BioConductor

Bioconductor is a collection of R scripts and extensions for analyzing microarray data. There is even a package for Affymetrix chips.

Obtaining Bioconductor

There are two options in getting Bioconductor. First install it yourself on your own computer or use the one on packrat (which you need to get access too).
  • packrat is defunct as of 2007. currently not installed on any of my machines, but that could be remedied. contact KarelSF

Installing R and Bioconductor

First, you need to have R to install Bioconductor. You can get R from CRAN. For Jagaur (MacOSX 10.2) users, I highly recommend using Fink to install R and an X-windows system (I recommend apple's version). Panther (MacOSX 10.3) and Jagaur you can get a binary that uses the Aqua interface. This is fine if you're the only one using it. If you want to use it from X-windows from other machines (like getting a nice dual G5 with 8 GB for a lab), then you need to build it yourself, see the RAqua Developer Page for details. Some of the things you'll need are libreadline, g77, tcltk, teTeX suite (tetex-base from fink), and something to view PDFs (needed to see PDF the documention).

> ./configure --enable-R-shlib --with-blas='-framework vecLib' --with-lapack
> make
> make check (optional)
> make install

For OS X and X11, the path to R might not be there. Therefore, you will need to add /usr/local/bin to your path.

For tcsh:

> setenv PATH ${PATH}:/usr/local/bin

For bash:

> export PATH=$PATH:/usr/sbin/:/usr/local/bin

You might want to add these to your .login or .profile file.

Now you need to get Bioconductor. There is a script that you need to run and it will take a few minutes (remember, if you didn't install R you might need to have admin access to do this, see below).

sudo R
>source("getBioC.R")
>getBioC()
>q()    ## remember to quit, you are root now!

You can also try this:

sudo R
>source("http://www.bioconductor.org/getBioC.R")
>getBioC("affy","release") 
>q()

Adding CDFs to Bioconductor

In order to use the affy package with affymetrix array, you need to load in the CDF files that correspond to your chips.

Downloading cdf packages

The easy way it to get them from cdfenvs.

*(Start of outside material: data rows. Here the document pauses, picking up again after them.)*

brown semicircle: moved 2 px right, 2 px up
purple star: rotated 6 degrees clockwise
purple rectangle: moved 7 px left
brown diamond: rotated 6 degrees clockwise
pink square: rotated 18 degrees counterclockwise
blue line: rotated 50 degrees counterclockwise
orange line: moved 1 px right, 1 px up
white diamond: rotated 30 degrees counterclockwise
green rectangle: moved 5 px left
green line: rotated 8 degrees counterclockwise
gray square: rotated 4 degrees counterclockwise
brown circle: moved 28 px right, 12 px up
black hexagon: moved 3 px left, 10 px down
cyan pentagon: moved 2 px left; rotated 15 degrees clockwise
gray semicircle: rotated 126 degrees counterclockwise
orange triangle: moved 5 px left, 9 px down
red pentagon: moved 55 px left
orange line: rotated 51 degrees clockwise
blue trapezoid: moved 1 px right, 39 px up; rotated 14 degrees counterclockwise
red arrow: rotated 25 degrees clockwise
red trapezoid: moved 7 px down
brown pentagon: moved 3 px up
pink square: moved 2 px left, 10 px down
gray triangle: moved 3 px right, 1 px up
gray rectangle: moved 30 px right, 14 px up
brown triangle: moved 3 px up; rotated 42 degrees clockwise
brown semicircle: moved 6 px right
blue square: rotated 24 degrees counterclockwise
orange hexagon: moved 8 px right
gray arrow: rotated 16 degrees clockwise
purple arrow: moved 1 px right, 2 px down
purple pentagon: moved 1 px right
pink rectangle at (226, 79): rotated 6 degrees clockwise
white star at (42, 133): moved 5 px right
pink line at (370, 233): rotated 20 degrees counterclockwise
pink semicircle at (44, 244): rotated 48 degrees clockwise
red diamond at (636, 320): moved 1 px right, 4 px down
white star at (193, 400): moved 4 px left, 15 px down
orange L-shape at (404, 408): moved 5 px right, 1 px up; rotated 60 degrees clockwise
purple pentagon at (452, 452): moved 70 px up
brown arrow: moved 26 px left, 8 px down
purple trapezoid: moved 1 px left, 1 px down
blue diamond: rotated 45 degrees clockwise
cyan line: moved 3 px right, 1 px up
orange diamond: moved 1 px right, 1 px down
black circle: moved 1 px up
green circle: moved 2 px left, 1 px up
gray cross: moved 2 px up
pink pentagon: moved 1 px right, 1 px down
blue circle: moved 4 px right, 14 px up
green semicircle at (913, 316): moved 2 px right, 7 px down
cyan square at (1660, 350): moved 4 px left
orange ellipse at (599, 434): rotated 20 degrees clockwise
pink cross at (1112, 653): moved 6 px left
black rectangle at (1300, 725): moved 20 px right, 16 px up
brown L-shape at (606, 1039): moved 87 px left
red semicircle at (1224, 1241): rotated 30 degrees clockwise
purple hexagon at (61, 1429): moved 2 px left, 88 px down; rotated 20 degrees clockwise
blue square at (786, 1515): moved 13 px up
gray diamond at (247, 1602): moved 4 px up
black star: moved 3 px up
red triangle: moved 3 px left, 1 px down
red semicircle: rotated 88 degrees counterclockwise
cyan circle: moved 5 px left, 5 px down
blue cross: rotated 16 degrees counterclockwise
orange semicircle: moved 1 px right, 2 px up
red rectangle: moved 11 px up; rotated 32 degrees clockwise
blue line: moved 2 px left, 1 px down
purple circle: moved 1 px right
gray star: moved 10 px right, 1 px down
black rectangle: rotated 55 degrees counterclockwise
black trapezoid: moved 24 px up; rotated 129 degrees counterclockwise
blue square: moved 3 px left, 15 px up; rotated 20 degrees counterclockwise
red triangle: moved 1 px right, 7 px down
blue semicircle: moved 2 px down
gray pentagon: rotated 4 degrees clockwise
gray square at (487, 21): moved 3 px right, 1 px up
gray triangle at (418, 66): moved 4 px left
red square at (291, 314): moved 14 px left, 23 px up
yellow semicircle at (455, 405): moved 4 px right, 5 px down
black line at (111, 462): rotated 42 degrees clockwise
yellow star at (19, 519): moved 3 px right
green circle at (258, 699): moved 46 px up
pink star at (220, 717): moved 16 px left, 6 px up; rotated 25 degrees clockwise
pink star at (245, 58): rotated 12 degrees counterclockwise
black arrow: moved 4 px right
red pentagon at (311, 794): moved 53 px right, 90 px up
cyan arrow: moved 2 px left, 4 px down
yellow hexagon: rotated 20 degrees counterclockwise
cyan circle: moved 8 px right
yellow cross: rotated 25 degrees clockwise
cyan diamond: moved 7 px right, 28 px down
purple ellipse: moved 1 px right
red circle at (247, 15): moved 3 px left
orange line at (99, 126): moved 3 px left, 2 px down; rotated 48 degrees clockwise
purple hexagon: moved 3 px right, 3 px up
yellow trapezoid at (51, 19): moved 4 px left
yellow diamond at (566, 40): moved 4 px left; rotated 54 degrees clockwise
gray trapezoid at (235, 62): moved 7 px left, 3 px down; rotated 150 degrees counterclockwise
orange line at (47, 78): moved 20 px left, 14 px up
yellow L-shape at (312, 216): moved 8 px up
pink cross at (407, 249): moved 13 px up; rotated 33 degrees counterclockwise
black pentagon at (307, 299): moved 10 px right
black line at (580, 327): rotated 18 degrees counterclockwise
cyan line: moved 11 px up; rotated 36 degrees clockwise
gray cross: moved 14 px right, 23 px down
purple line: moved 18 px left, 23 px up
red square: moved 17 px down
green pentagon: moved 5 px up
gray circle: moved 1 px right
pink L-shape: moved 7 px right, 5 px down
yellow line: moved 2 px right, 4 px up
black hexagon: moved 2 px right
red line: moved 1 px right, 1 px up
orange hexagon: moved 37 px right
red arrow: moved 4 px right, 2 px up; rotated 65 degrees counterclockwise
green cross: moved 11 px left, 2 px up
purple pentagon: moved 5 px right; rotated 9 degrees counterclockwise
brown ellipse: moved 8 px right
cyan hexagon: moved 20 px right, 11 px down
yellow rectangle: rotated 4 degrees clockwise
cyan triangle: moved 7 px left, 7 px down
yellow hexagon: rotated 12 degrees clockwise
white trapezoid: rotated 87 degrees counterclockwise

Download the files and extract them. You then can permanently load the package into R by typing:
sudo R INSTALL celeganscdf

Making your own cdf package

If you have a custom chip or it is to new, you will need to make your own package. You need the disk that came with your chips (or grab it off of the array computer). Next, make sure you have the makecdfpackage (this is in development at this time) at http://www.bioconductor.org/repository/devel/package/html/index.html
1-get the package
2-install it by typing sudo R INSTALL makecdenv
3-then in R load it by typing library(makecdfname)
4-then try
 pname <- cleancdfname(whatcdf("C_elegans.CEL"))
 make.cdf.package("Celegans.CDF", packagename=pname)
5-finish up by installing your new package by typing sudo R INSTALL celeganscdf

Using R and bioconductor to analysis chips

R is a complex (to me) and powerfull system. Check out the many help sites like: http://cran.r-project.org/other-docs.html

Getting Started

You just need the .CEL files for each chips you want to analysis in the current working directory. You can easily do this by starting R in that directory or while in R:
>setwd("mycells/")

Next, you need to load the affy library

>library(affy)

To get help:

>?setwd

If you want to quit:

>q()
Save workspace image? [y/n/c]:  

Ansering 'y' above will save all your objects (that would be any CEL files you read in) to an invisible file under you home directory. This saves you time from retyping in and waiting for any processing that you did, however, it saves this. So, you will have a copy of all your very big CEL files and other data.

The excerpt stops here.